(Task objective) In the records below, take the line containing "dates to take note of. ..." and reproduce it and every subsequent line exactly, adding nothing.

(Exercise material)
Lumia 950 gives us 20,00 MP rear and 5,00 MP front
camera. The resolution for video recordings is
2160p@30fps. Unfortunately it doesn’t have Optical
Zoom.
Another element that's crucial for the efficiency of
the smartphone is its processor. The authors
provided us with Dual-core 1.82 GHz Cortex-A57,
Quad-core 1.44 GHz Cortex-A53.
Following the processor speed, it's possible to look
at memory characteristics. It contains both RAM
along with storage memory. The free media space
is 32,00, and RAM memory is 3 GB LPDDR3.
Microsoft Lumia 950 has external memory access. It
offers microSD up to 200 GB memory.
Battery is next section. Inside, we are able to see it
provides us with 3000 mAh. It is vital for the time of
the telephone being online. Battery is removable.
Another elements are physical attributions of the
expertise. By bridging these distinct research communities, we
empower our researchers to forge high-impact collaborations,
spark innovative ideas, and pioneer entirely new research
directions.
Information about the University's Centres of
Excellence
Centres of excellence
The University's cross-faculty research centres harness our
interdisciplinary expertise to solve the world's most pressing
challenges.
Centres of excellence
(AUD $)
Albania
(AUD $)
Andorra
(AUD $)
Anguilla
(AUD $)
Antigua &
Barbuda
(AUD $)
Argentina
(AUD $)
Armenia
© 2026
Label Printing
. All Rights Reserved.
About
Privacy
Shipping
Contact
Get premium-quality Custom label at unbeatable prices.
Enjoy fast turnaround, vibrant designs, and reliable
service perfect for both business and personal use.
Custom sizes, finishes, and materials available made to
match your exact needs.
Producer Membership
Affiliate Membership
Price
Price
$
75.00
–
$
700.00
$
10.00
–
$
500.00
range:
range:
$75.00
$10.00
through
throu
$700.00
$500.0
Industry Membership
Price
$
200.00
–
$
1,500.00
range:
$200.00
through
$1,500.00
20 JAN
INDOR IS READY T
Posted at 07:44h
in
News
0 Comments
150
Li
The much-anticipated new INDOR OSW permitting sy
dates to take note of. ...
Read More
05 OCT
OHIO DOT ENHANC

(Answer to this exercise)
dates to take note of. ...
Read More
05 OCT
OHIO DOT ENHANC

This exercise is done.